## Task goal:
Write out the following listing's lines from the one with "Discussion (340, 121)" to the one with "BB code (64, 1217)", exactly, with both included and no others.

(Data to process Opens)

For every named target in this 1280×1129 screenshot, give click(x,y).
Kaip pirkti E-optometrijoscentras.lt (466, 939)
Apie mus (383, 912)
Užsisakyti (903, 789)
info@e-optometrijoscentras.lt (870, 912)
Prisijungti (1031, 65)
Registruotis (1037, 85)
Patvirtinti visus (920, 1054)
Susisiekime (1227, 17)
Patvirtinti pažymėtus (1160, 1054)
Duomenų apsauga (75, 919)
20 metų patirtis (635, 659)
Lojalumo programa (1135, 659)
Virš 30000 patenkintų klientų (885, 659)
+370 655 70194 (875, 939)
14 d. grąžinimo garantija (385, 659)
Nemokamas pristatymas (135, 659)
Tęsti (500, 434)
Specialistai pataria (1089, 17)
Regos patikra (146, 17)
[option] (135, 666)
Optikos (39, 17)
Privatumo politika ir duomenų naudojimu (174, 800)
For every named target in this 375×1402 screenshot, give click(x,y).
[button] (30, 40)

(Data to process Closes)
(Data to process Opens)

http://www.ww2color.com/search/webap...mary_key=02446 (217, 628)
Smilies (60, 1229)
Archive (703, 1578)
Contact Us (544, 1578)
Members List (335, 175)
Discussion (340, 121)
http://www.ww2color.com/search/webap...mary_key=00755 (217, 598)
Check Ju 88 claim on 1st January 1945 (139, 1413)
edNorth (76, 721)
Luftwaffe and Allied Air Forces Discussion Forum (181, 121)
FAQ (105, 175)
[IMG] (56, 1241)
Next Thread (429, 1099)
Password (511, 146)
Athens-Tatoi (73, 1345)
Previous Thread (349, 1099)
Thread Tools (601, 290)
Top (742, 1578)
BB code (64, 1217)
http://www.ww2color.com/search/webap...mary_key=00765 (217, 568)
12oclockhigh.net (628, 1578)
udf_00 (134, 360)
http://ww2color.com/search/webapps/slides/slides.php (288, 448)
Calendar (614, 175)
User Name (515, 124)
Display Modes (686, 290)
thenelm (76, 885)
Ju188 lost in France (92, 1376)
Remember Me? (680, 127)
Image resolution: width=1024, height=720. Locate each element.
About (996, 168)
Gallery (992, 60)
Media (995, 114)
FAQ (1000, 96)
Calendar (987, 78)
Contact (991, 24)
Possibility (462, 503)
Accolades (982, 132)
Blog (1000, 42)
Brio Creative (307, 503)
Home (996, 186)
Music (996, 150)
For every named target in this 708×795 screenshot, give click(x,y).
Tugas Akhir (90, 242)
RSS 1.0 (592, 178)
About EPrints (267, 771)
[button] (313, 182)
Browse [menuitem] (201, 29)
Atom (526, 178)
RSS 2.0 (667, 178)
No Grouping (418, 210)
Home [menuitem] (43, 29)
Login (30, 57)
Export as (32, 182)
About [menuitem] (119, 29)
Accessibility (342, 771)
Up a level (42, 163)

(Data to process Closes)

## Response:
Discussion (340, 121)
http://www.ww2color.com/search/webap...mary_key=00755 (217, 598)
Check Ju 88 claim on 1st January 1945 (139, 1413)
edNorth (76, 721)
Luftwaffe and Allied Air Forces Discussion Forum (181, 121)
FAQ (105, 175)
[IMG] (56, 1241)
Next Thread (429, 1099)
Password (511, 146)
Athens-Tatoi (73, 1345)
Previous Thread (349, 1099)
Thread Tools (601, 290)
Top (742, 1578)
BB code (64, 1217)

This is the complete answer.